Throughout the Fifties the British were washed with a steady stream of wartime imagery and military life and even two of the hit film comedies of 1958, Norman Wisdom’s The Square Peg and Carry On Sergeant (the first in the long-running – some would say interminable – series which would become a British institution) had WWII/National Service settings. Yet it was not only in the cinema. The war permeated the bookshops and libraries, two of the bestselling authors of non-fiction being Paul Brickhill and Lord Russell of Liverpool. Brickhill, an Australian fighter pilot and POW in Germany, became an international bestseller (and a fixture on most teenage boys’ bookshelves) with his retelling of true wartime exploits of the Royal Air Force. His books The Great Escape (1950), The Dam Busters (1951) which was the first Pan paperback to sell a million copies, and Reach for The Sky (1954), about the fighter ace Douglas Bader who had lost his legs in a pre-war flying accident, were said to have sold more than 5 million copies, been translated into seventeen languages and all were eventually made into very successful films. Lord Russell of Liverpool, a lawyer and a prosecutor of Nazi war criminals, was inspired and appalled by his legal duties and produced a controversial bestseller in 1954 in Scourge of the Swastika. This history of Nazi war crimes shocked and awed a huge readership, whilst attracting criticism for being sensationalist. Seemingly undeterred, Lord Russell followed up his success with The Knights of Bushido, dealing with Japanese war crimes and atrocities in the Far East, in 1958.2
The Dam Busters, Pan, 1954
Honour the Shrine, Coronet, 1968
Conditions in Japanese prison camps had already been chillingly documented in Russell Braddon’s The Naked Island, published with drawings by Braddon’s fellow POW Ronald Searle (famous for his illustrations of St Trinian’s and the Molesworth books).
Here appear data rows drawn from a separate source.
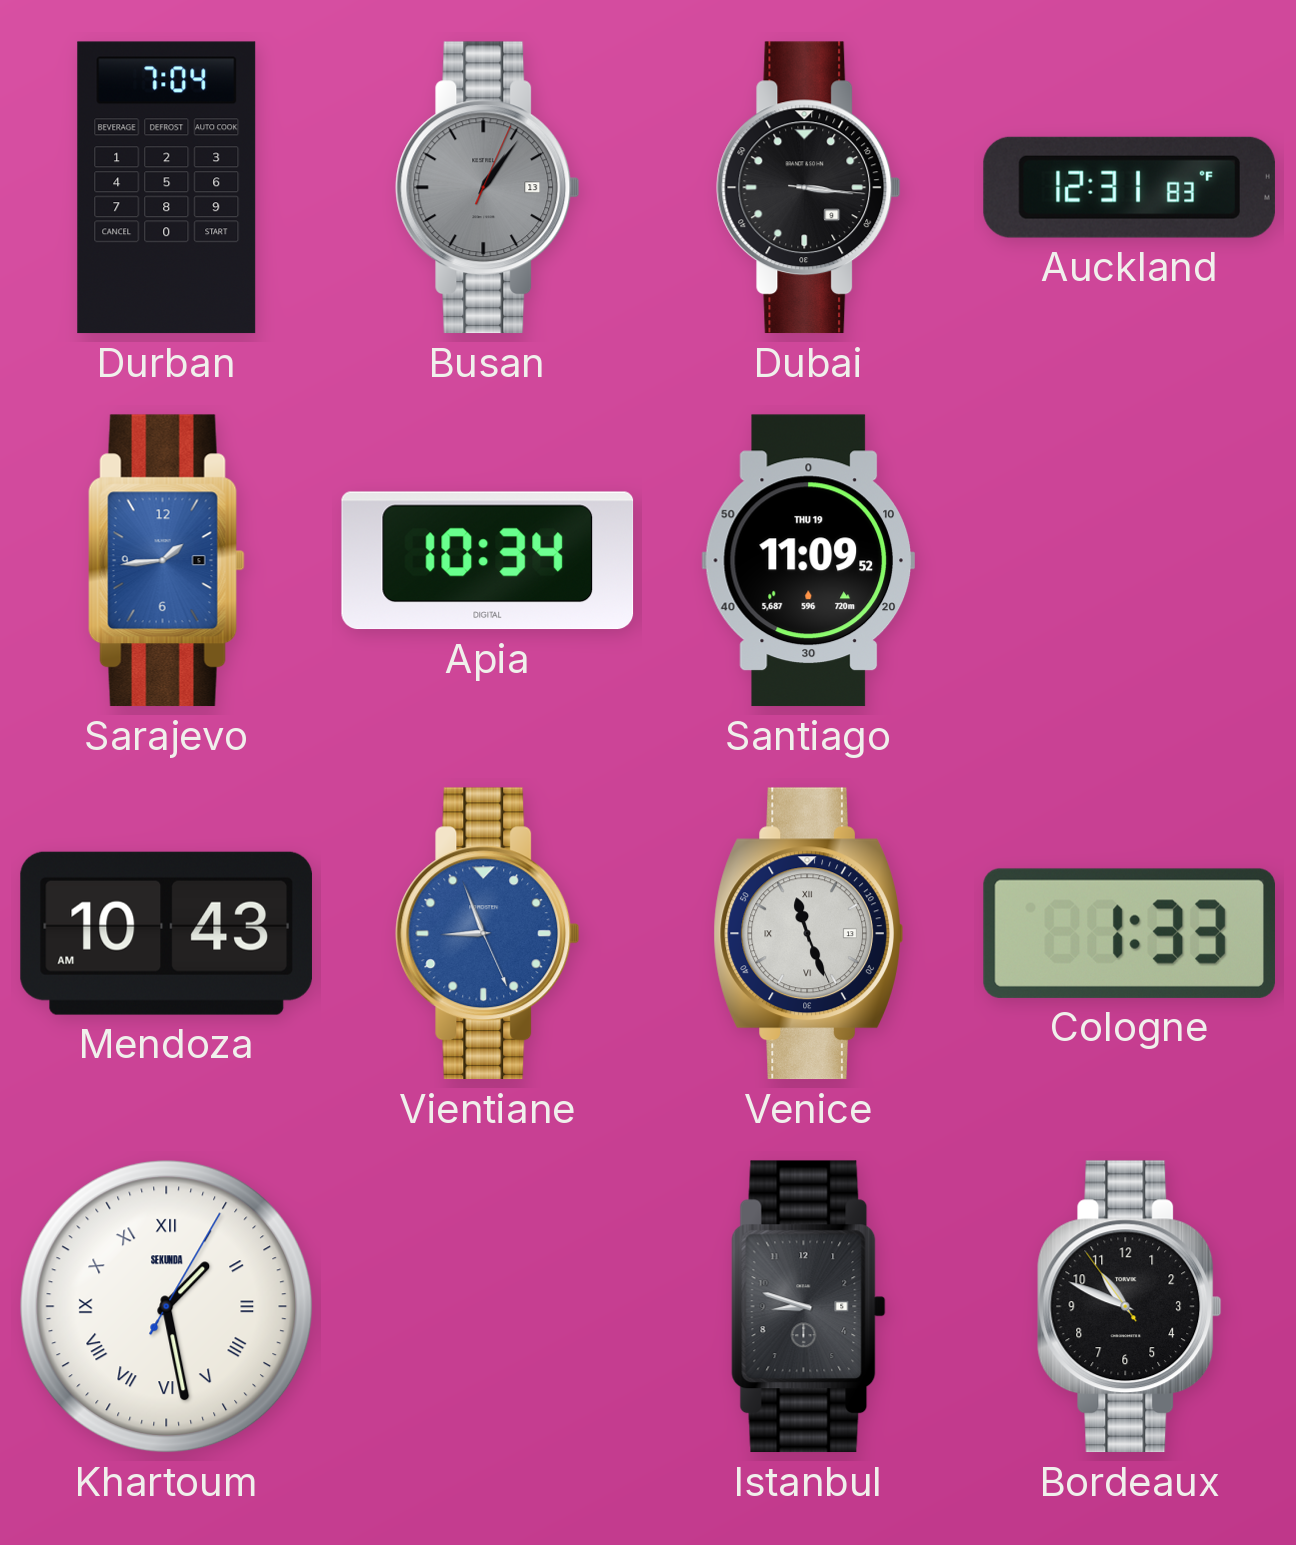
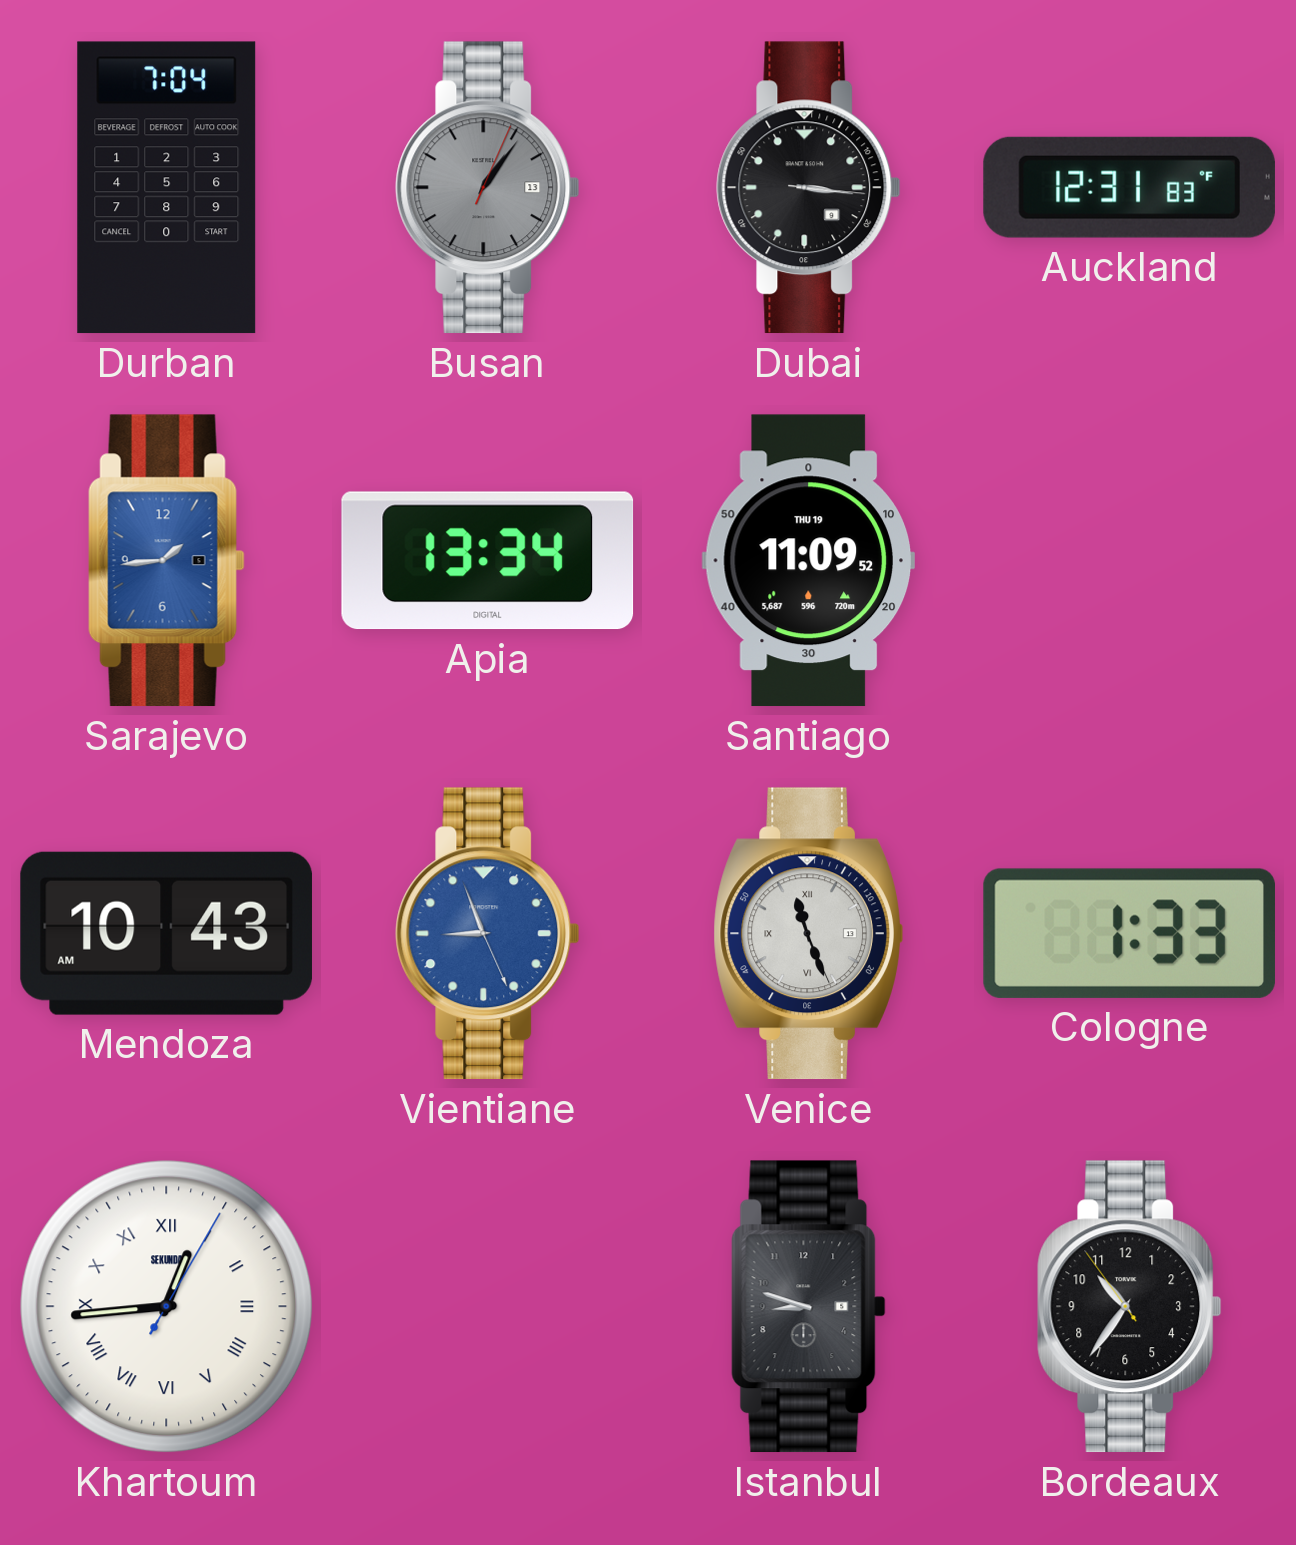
Apia: 10:34 -> 13:34
Khartoum: 1:28 -> 12:44
Bordeaux: 10:48 -> 10:35
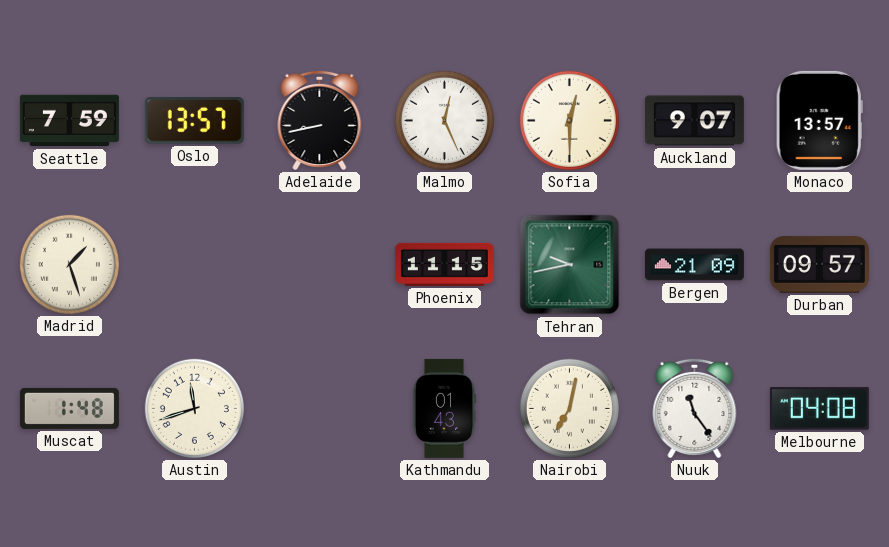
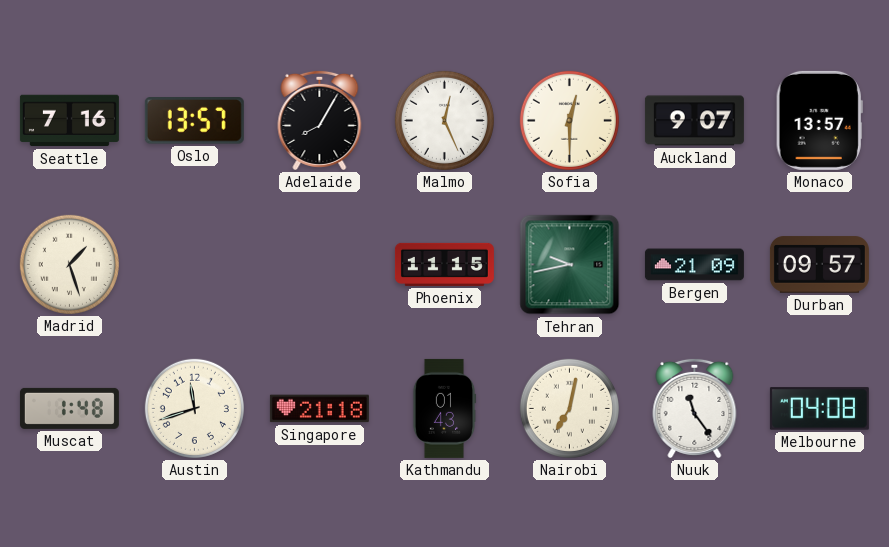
Seattle: 7:59 -> 7:16
Adelaide: 8:43 -> 8:05
Singapore: none -> 21:18
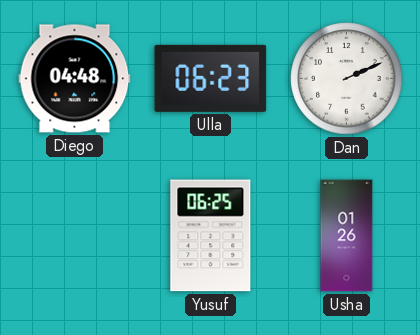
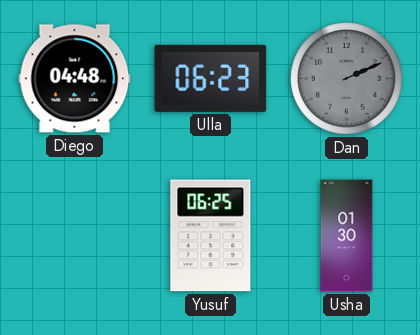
Dan dial: white -> grey
Usha: 01:26 -> 01:30
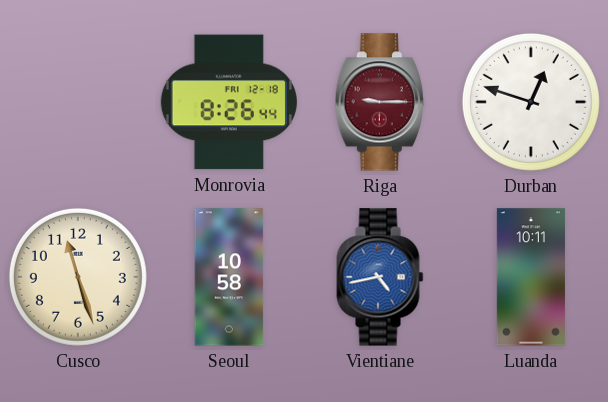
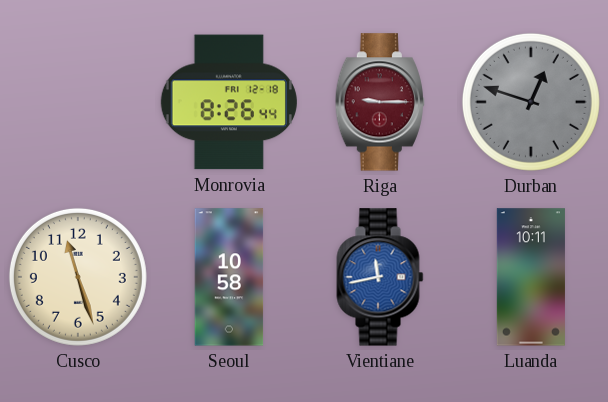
Durban dial: white -> grey
Vientiane: 4:43 -> 11:43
The book’s original publication date in February 1952 was overshadowed by the death of King George VI and the initial print run cut to 3,000 copies. Despite few reviews and little publicity, the reputation of the book spread and by the summer of 1952, thanks to rapid reprinting, it had sold 100,000 copies. It was published as a Pan paperback in 1955 with a cover that became iconic – a defiant prisoner giving Churchill’s ‘V-for-Victory’ sign to a threatening Japanese bayonet (a variation of that cover still being used in the 1980s) – and went on to sell more than a million copies. Pan Books had another success on their hands with the epic escape story You’ll Die in Singapore by Charles McCormac (reprinted by Pan Australia as recently as 2009).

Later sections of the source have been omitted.